Whereas we know how to raise and lower the periapsis radius, [MATH]r_p[/MATH], and/or apoapsis radius, [MATH]r_a[/MATH], of an orbit to achieve a desired semi-major axis, [MATH]a[/MATH], and orbital eccentricity, [MATH]e[/MATH]; and whereas we know how to change the orbital inclination, [MATH]\iota[/MATH], and longitude of the ascending node, [MATH]\Omega[/MATH], at will, the procedure for changing the argument of periapsis of an orbit generally receives scant treatment. So, what is the general procedure for doing it? And, moreover, how can one do it is efficiently as possible?

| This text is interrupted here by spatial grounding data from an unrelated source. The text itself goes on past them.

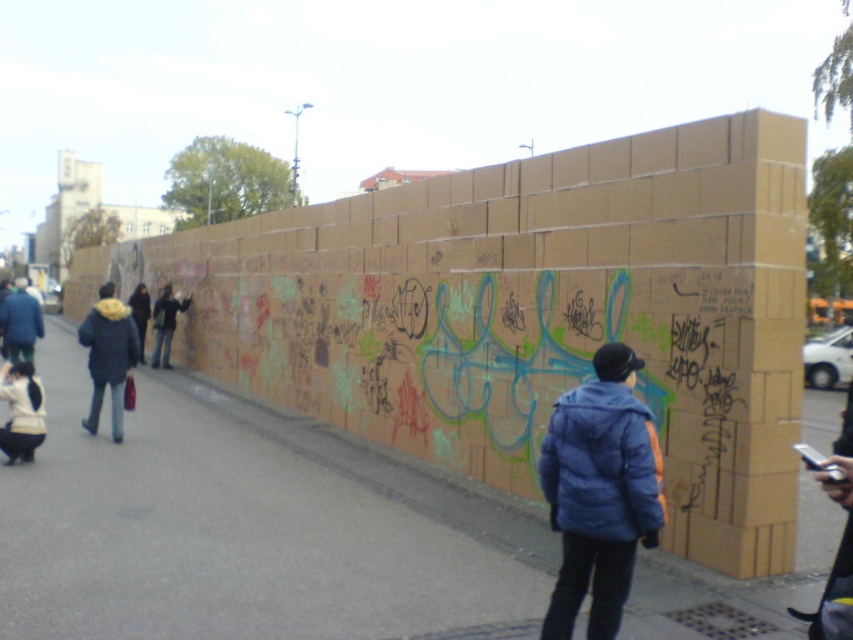 Is blue down jacket at center bigger than matte blue jacket at left?

Incorrect, blue down jacket at center is not larger than matte blue jacket at left.

Can you confirm if blue down jacket at center is positioned below matte blue jacket at left?

Yes.

The height and width of the screenshot is (640, 853). In order to click on blue down jacket at center in this screenshot , I will do `click(601, 465)`.

I want to click on blue down jacket at center, so click(x=601, y=465).

Measure the distance from matte blue jacket at left to dark blue jacket at center.

matte blue jacket at left is 6.62 meters from dark blue jacket at center.

Is matte blue jacket at left positioned in front of dark blue jacket at center?

That is True.

Where is `matte blue jacket at left`? Image resolution: width=853 pixels, height=640 pixels. matte blue jacket at left is located at coordinates (109, 340).

Between brown cardboard wall at center and dark blue puffy jacket at center, which one has more height?

dark blue puffy jacket at center is taller.

Is brown cardboard wall at center smaller than dark blue puffy jacket at center?

Actually, brown cardboard wall at center might be larger than dark blue puffy jacket at center.

Image resolution: width=853 pixels, height=640 pixels. What do you see at coordinates (248, 531) in the screenshot? I see `brown cardboard wall at center` at bounding box center [248, 531].

Where is `brown cardboard wall at center`? This screenshot has width=853, height=640. brown cardboard wall at center is located at coordinates (248, 531). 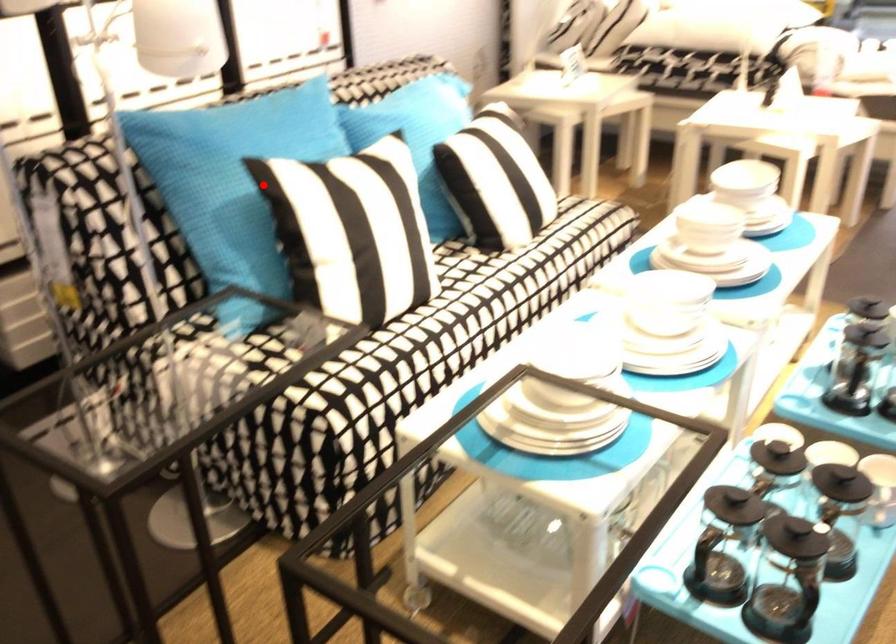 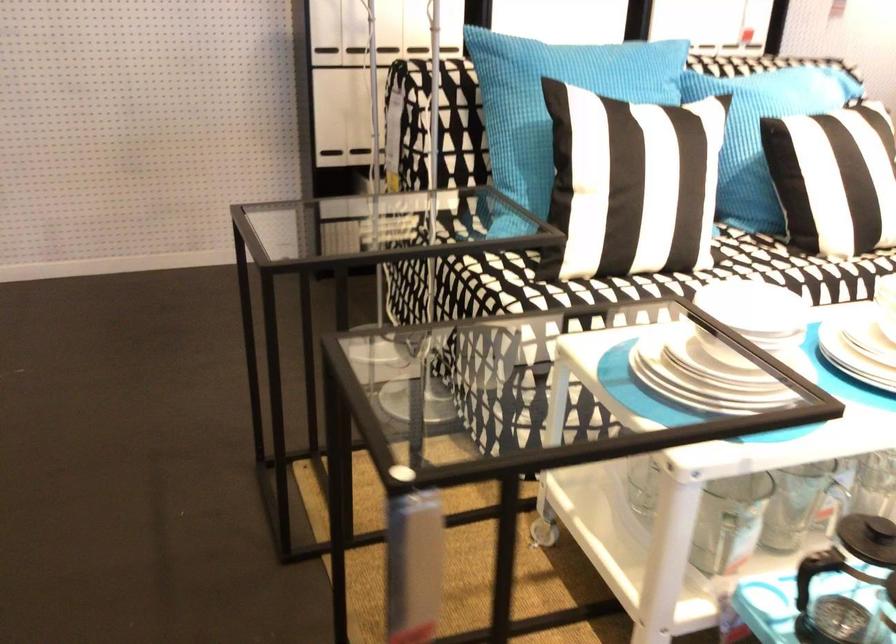 Find the pixel in the second image that matches the highlighted location in the first image.

(554, 102) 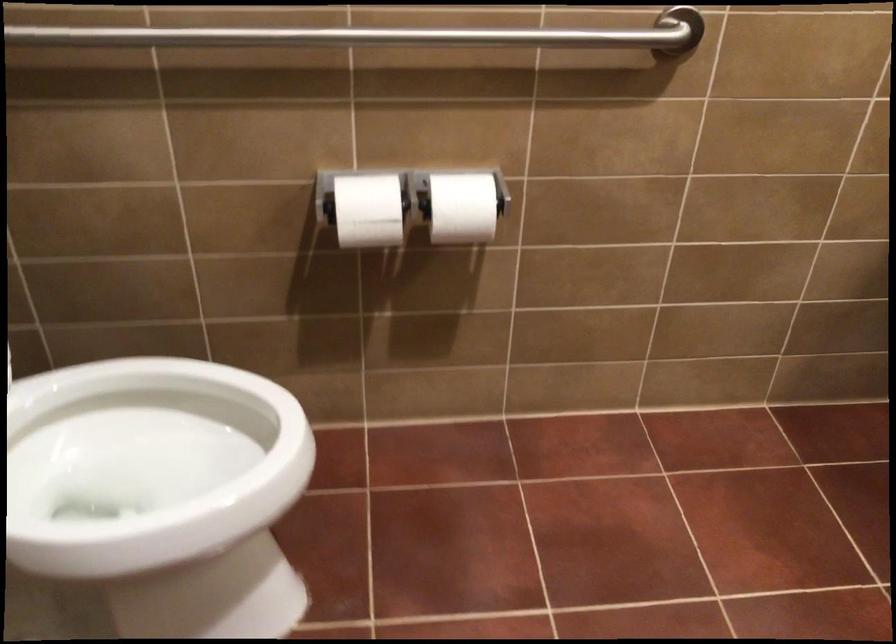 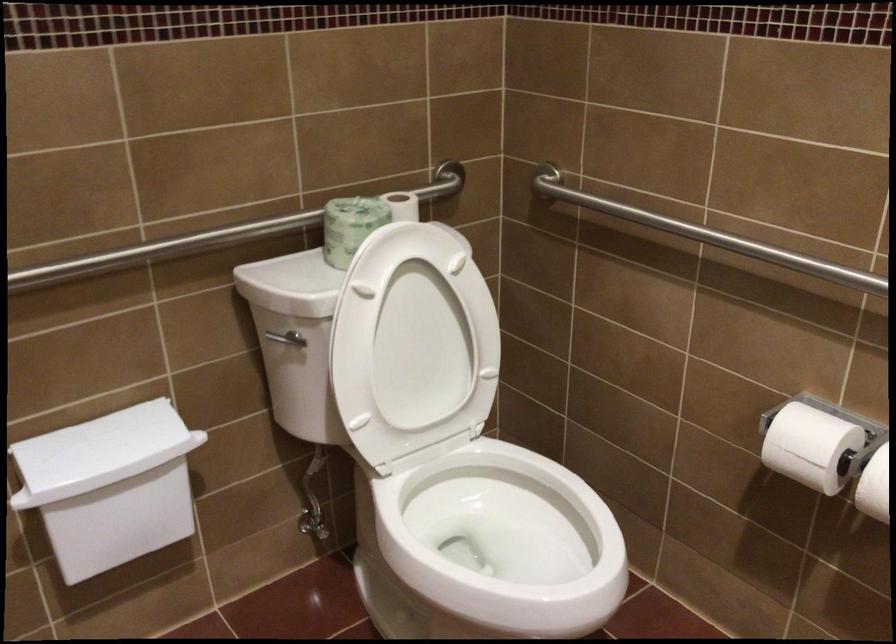 Find the pixel in the second image that matches point 131,484 in the first image.

(497, 544) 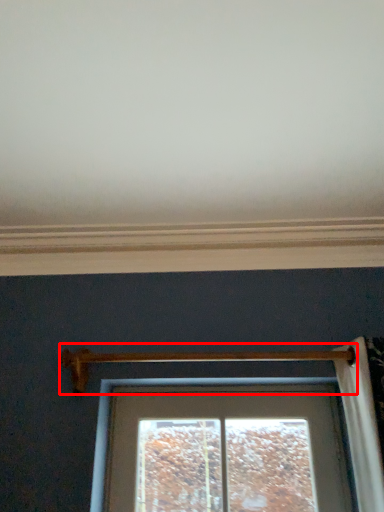 Question: From the image's perspective, where is door handle (annotated by the red box) located in relation to window sill in the image?

Choices:
 (A) above
 (B) below

Answer: (B) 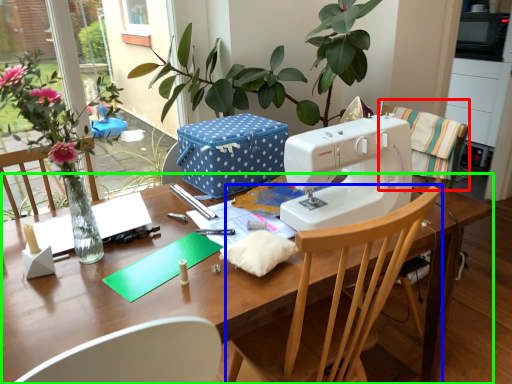 Question: Estimate the real-world distances between objects in this image. Which object is closer to chair (highlighted by a red box), chair (highlighted by a blue box) or table (highlighted by a green box)?

Choices:
 (A) chair
 (B) table

Answer: (A) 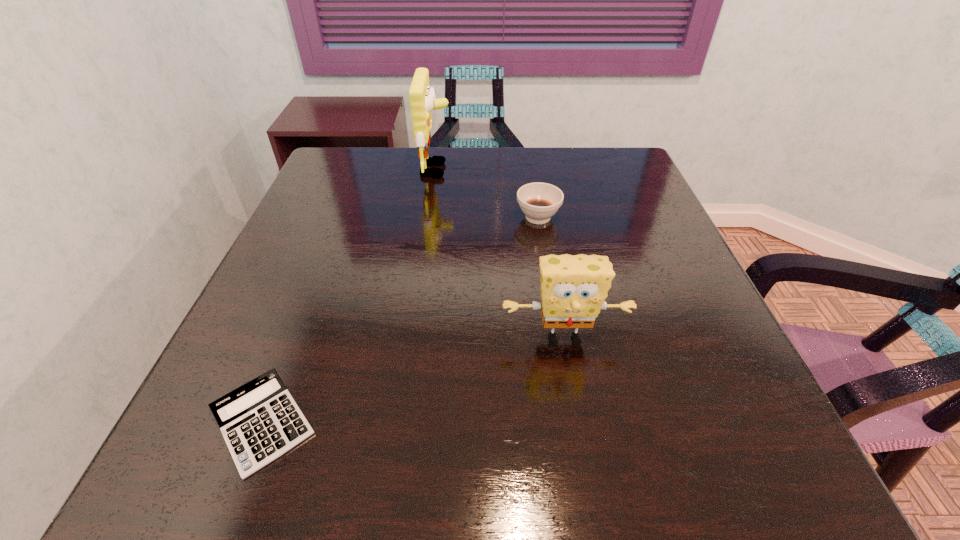 Locate an element on the screen. Image resolution: width=960 pixels, height=540 pixels. vacant region between the farthest object and the right sponge is located at coordinates (500, 254).

The height and width of the screenshot is (540, 960). I want to click on empty space that is in between the soup bowl and the leftmost object, so click(x=400, y=320).

Locate which object is the second closest to the nearer sponge. Please provide its 2D coordinates. Your answer should be formatted as a tuple, i.e. [(x, y)], where the tuple contains the x and y coordinates of a point satisfying the conditions above.

[(260, 421)]

Where is `object that is the second nearest to the right sponge`? This screenshot has width=960, height=540. object that is the second nearest to the right sponge is located at coordinates (260, 421).

Identify the location of vacant point that satisfies the following two spatial constraints: 1. on the face of the taller sponge; 2. on the left side of the second farthest object. This screenshot has width=960, height=540. (429, 217).

This screenshot has height=540, width=960. Find the location of `free space in the image that satisfies the following two spatial constraints: 1. on the face of the taller sponge; 2. on the left side of the soup bowl`. free space in the image that satisfies the following two spatial constraints: 1. on the face of the taller sponge; 2. on the left side of the soup bowl is located at coordinates (429, 217).

In order to click on free space that satisfies the following two spatial constraints: 1. on the back side of the soup bowl; 2. on the face of the farthest object in this screenshot , I will do `click(530, 170)`.

Find the location of a particular element. vacant position in the image that satisfies the following two spatial constraints: 1. on the face of the third object from right to left; 2. on the front side of the leftmost object is located at coordinates (400, 422). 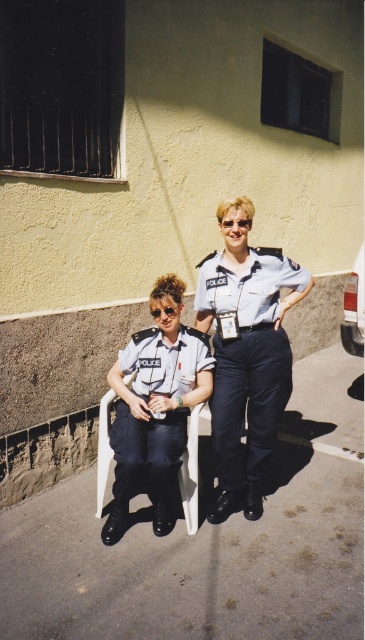 You are taking a photo of the two points marked in the scene. Which point, point [286,340] or point [137,374], will appear larger in the photo?

Point [286,340] is closer to the camera than point [137,374], so it will appear larger in the photo.

You are standing in front of the building and see the point at coordinates [247,358]. What object does this point correspond to?

The point at coordinates [247,358] corresponds to the light blue fabric uniform at center.

You are a photographer trying to capture both the light blue fabric uniform at center and the matte white uniform at center in a single shot. Since you want to ensure both are visible, which uniform should you position closer to the camera to avoid one being hidden by the other?

The light blue fabric uniform at center is to the right of matte white uniform at center. To avoid one being hidden, position the matte white uniform at center closer to the camera since it is on the left side and might be farther away if the light blue one is to its right. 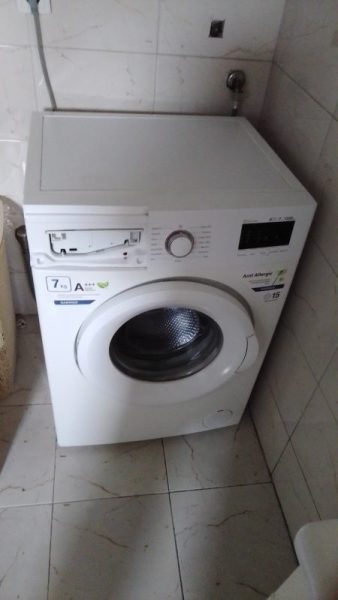 The image size is (338, 600). In order to click on wall,  floor  grout in this screenshot , I will do `click(112, 28)`, `click(95, 558)`, `click(306, 90)`. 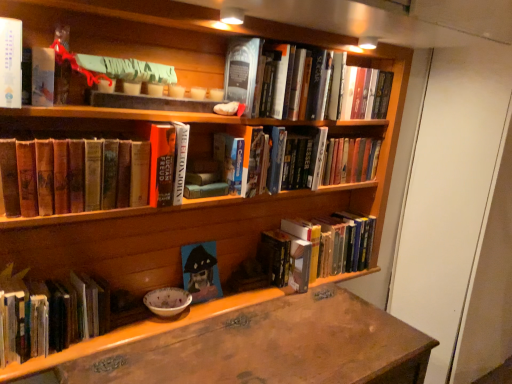 Question: From a real-world perspective, is wooden desk at lower center positioned under hardcover book at upper center, the 2th book from the right, based on gravity?

Choices:
 (A) no
 (B) yes

Answer: (B)

Question: From the image's perspective, is wooden desk at lower center on top of hardcover book at upper center, marked as the 6th book in a left-to-right arrangement?

Choices:
 (A) yes
 (B) no

Answer: (B)

Question: Could you tell me if wooden desk at lower center is turned towards hardcover book at upper center, the 2th book from the right?

Choices:
 (A) yes
 (B) no

Answer: (B)

Question: Can you confirm if wooden desk at lower center is smaller than hardcover book at upper center, marked as the 6th book in a left-to-right arrangement?

Choices:
 (A) no
 (B) yes

Answer: (A)

Question: Is wooden desk at lower center surrounding hardcover book at upper center, marked as the 6th book in a left-to-right arrangement?

Choices:
 (A) yes
 (B) no

Answer: (B)

Question: From the image's perspective, is hardcover book at upper center, marked as the 6th book in a left-to-right arrangement, positioned above or below brown leather book at lower left, which is counted as the second book, starting from the left?

Choices:
 (A) above
 (B) below

Answer: (A)

Question: Would you say hardcover book at upper center, the 2th book from the right, is inside or outside brown leather book at lower left, the 6th book from the right?

Choices:
 (A) inside
 (B) outside

Answer: (B)

Question: Based on their sizes in the image, would you say hardcover book at upper center, marked as the 6th book in a left-to-right arrangement, is bigger or smaller than brown leather book at lower left, which is counted as the second book, starting from the left?

Choices:
 (A) small
 (B) big

Answer: (B)

Question: In terms of height, does hardcover book at upper center, marked as the 6th book in a left-to-right arrangement, look taller or shorter compared to brown leather book at lower left, the 6th book from the right?

Choices:
 (A) short
 (B) tall

Answer: (B)

Question: Considering the positions of point (60, 301) and point (48, 182), is point (60, 301) closer or farther from the camera than point (48, 182)?

Choices:
 (A) closer
 (B) farther

Answer: (B)

Question: From a real-world perspective, is hardcover book at lower left, the first book when ordered from left to right, above or below brown leather book at lower left, the 6th book from the right?

Choices:
 (A) above
 (B) below

Answer: (B)

Question: From the image's perspective, is hardcover book at lower left, which is the 7th book from right to left, above or below brown leather book at lower left, the 6th book from the right?

Choices:
 (A) below
 (B) above

Answer: (A)

Question: Is hardcover book at lower left, the first book when ordered from left to right, spatially inside brown leather book at lower left, which is counted as the second book, starting from the left, or outside of it?

Choices:
 (A) outside
 (B) inside

Answer: (A)

Question: Relative to hardcover book at upper center, the 2th book from the right, is brown leather book at lower left, which is counted as the second book, starting from the left, in front or behind?

Choices:
 (A) behind
 (B) front

Answer: (B)

Question: From the image's perspective, is brown leather book at lower left, the 6th book from the right, above or below hardcover book at upper center, marked as the 6th book in a left-to-right arrangement?

Choices:
 (A) above
 (B) below

Answer: (B) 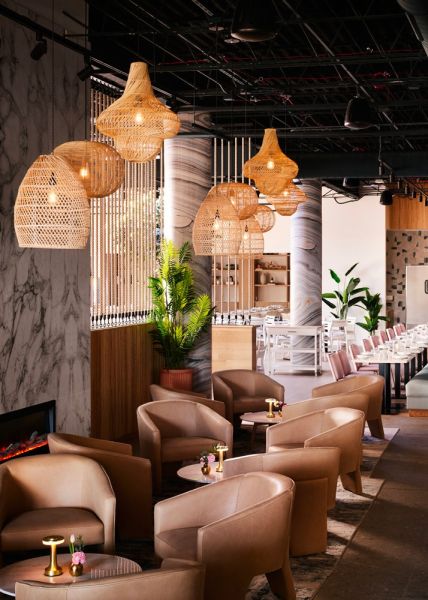 Identify the location of round table. The width and height of the screenshot is (428, 600). (101, 568), (187, 474), (268, 420). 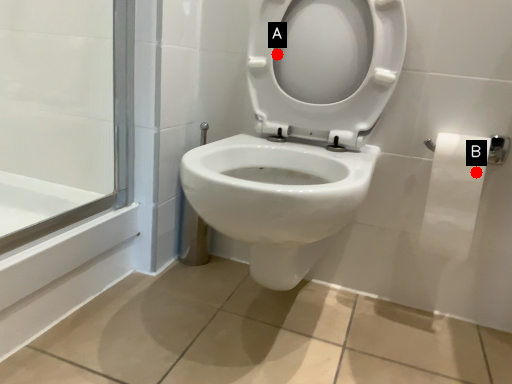 Question: Two points are circled on the image, labeled by A and B beside each circle. Among these points, which one is farthest from the camera?

Choices:
 (A) A is further
 (B) B is further

Answer: (A) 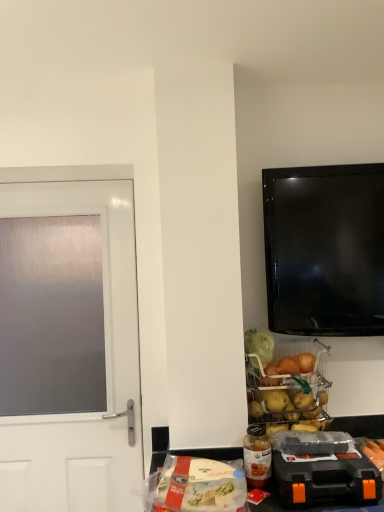 Question: From a real-world perspective, is orange plastic toolbox at lower right, which appears as the first appliance when viewed from the front, on top of translucent plastic bottle at lower center?

Choices:
 (A) no
 (B) yes

Answer: (A)

Question: Considering the relative positions of orange plastic toolbox at lower right, placed as the first appliance when sorted from bottom to top, and translucent plastic bottle at lower center in the image provided, is orange plastic toolbox at lower right, placed as the first appliance when sorted from bottom to top, to the right of translucent plastic bottle at lower center from the viewer's perspective?

Choices:
 (A) yes
 (B) no

Answer: (A)

Question: Is orange plastic toolbox at lower right, placed as the first appliance when sorted from bottom to top, turned away from translucent plastic bottle at lower center?

Choices:
 (A) no
 (B) yes

Answer: (A)

Question: Does orange plastic toolbox at lower right, which appears as the first appliance when viewed from the front, contain translucent plastic bottle at lower center?

Choices:
 (A) yes
 (B) no

Answer: (B)

Question: Is orange plastic toolbox at lower right, placed as the first appliance when sorted from bottom to top, directly adjacent to translucent plastic bottle at lower center?

Choices:
 (A) yes
 (B) no

Answer: (B)

Question: Is the position of orange plastic toolbox at lower right, the second appliance when ordered from top to bottom, more distant than that of translucent plastic bottle at lower center?

Choices:
 (A) yes
 (B) no

Answer: (B)

Question: Is translucent plastic bottle at lower center in front of metallic wire basket at lower center, the 2th appliance when ordered from front to back?

Choices:
 (A) no
 (B) yes

Answer: (B)

Question: Does translucent plastic bottle at lower center have a greater width compared to metallic wire basket at lower center, the 1th appliance from the top?

Choices:
 (A) no
 (B) yes

Answer: (A)

Question: Does translucent plastic bottle at lower center have a lesser width compared to metallic wire basket at lower center, which appears as the second appliance when ordered from the bottom?

Choices:
 (A) no
 (B) yes

Answer: (B)

Question: Are translucent plastic bottle at lower center and metallic wire basket at lower center, the 2th appliance when ordered from front to back, far apart?

Choices:
 (A) yes
 (B) no

Answer: (B)

Question: Is translucent plastic bottle at lower center oriented towards metallic wire basket at lower center, the 2th appliance when ordered from front to back?

Choices:
 (A) no
 (B) yes

Answer: (A)

Question: Does translucent plastic bottle at lower center have a lesser height compared to metallic wire basket at lower center, which appears as the second appliance when ordered from the bottom?

Choices:
 (A) yes
 (B) no

Answer: (A)

Question: Can you confirm if translucent plastic bottle at lower center is taller than satin white door at left?

Choices:
 (A) yes
 (B) no

Answer: (B) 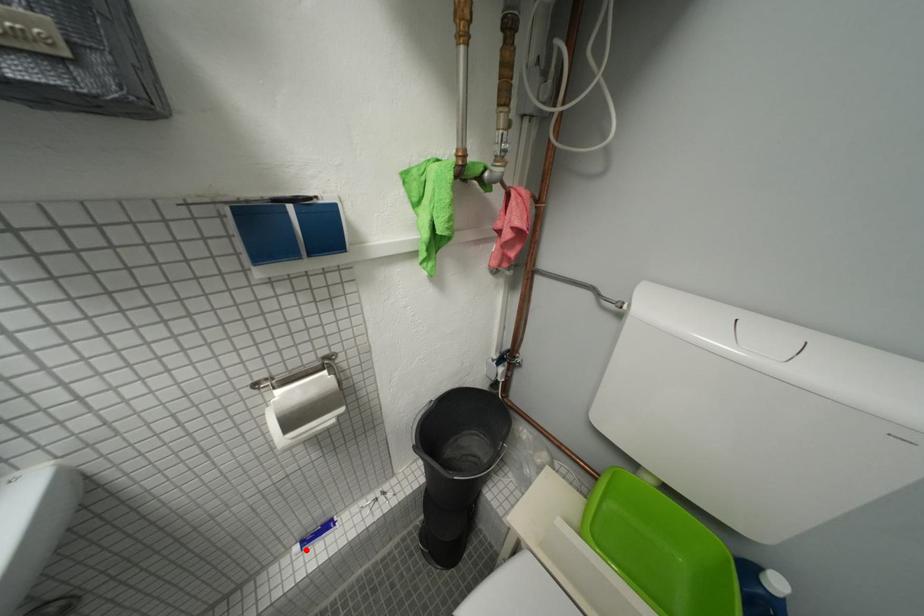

I want to consider a standard 'single-burn' treatment of this topic. In a subsequent note, I want to present an alternative two-burn solution that uses roughly half the [MATH]\delta V[/MATH] of the single-burn solution.
The 'standard' treatment
To make the issue concrete, let's suppose that one is an elliptical orbit with am eccentricity of 0.5 and a semi-major axis of 1.0. And let's suppose that we want to transfer to a new elliptical orbit which is the same as our starting ellipse excepted that the line of apsides is rotated by 90 degrees in a counter-clockwise direction. A graph of this scenario is given below:
Here, the blue ellipse is our initial orbit which, in keeping with standard convention, we move around in our initial orbit in a counter-clockwise. The orange ellipse is the orbit that we wish to transfer to which, again, we move around a counter-clockwise direction. This is the same ellipse as the first - except the its argument of periapsis has been rotated counter-clockwise by 90 degrees.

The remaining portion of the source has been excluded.